Problem description: Where in the entries below does "your" appear? Copy every line that has it.

....

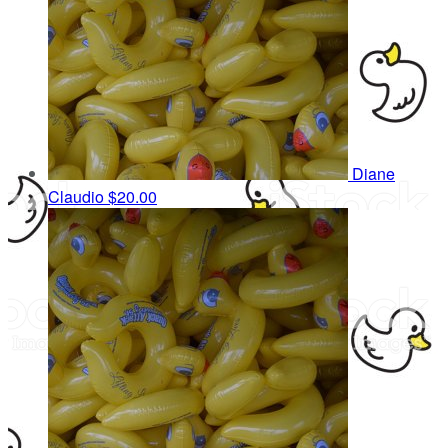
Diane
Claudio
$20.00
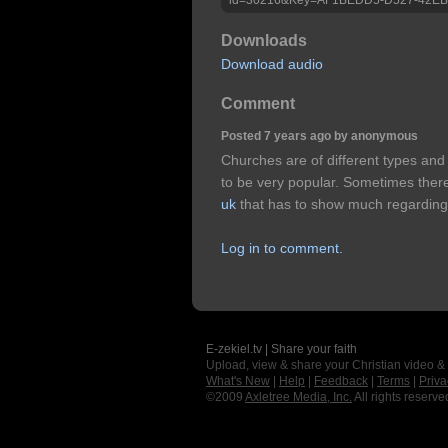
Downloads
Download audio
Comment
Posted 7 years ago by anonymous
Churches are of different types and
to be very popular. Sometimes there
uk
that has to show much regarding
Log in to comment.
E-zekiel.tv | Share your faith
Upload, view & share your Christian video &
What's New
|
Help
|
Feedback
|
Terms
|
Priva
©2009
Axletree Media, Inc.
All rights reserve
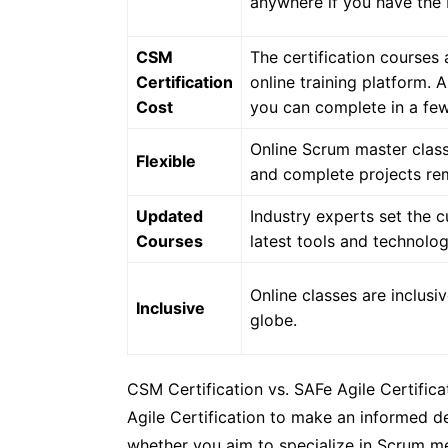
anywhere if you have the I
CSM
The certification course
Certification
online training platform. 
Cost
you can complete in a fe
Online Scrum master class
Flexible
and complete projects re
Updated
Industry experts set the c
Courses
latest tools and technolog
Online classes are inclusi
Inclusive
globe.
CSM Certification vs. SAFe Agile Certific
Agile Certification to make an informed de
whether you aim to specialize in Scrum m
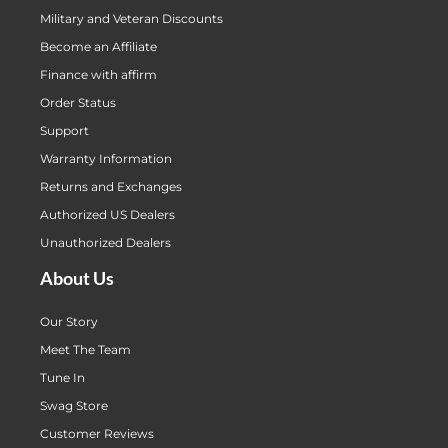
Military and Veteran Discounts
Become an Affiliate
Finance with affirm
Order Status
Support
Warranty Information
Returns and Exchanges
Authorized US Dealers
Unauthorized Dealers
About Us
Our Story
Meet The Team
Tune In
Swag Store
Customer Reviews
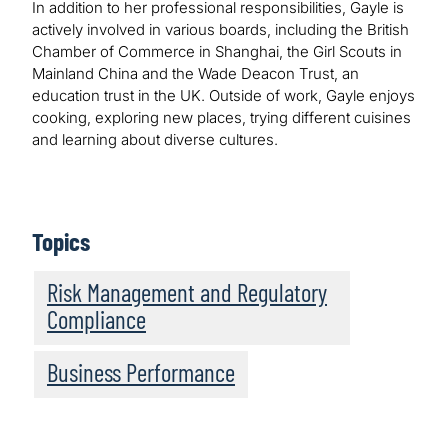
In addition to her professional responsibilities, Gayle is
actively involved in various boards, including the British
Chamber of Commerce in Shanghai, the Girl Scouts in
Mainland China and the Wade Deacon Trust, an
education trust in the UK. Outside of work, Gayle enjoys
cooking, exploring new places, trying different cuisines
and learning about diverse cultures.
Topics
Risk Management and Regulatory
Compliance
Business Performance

....

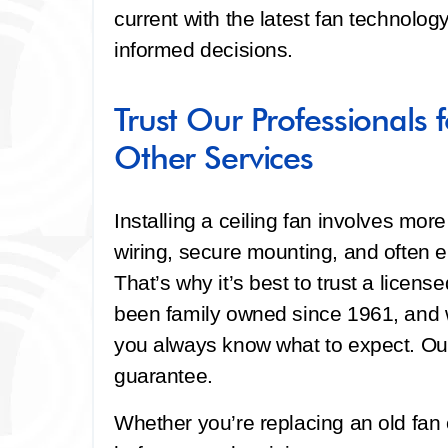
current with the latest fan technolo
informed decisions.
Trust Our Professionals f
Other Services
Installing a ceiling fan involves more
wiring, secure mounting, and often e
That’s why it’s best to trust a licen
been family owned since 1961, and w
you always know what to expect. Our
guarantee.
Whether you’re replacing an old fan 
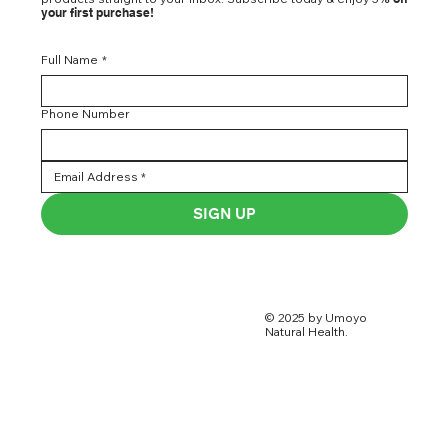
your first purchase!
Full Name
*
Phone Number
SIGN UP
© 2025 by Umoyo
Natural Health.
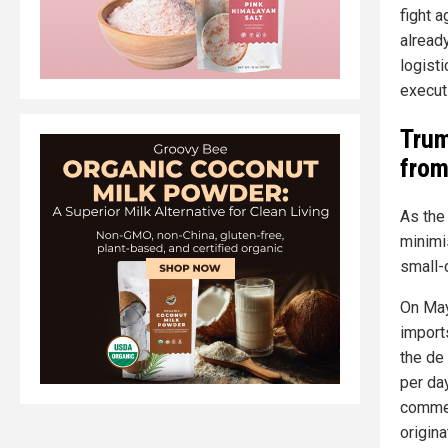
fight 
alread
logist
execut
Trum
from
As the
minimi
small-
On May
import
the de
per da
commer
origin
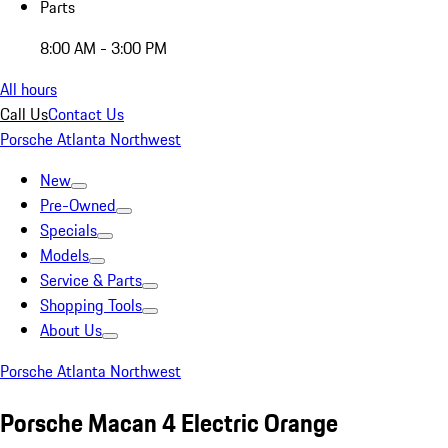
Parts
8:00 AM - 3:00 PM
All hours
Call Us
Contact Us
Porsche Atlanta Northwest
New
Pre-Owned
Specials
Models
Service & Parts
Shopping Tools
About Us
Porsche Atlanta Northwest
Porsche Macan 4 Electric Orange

....

Answer space:
E-zekiel.tv | Share your faith
Upload, view & share your Christian video &
your first purchase!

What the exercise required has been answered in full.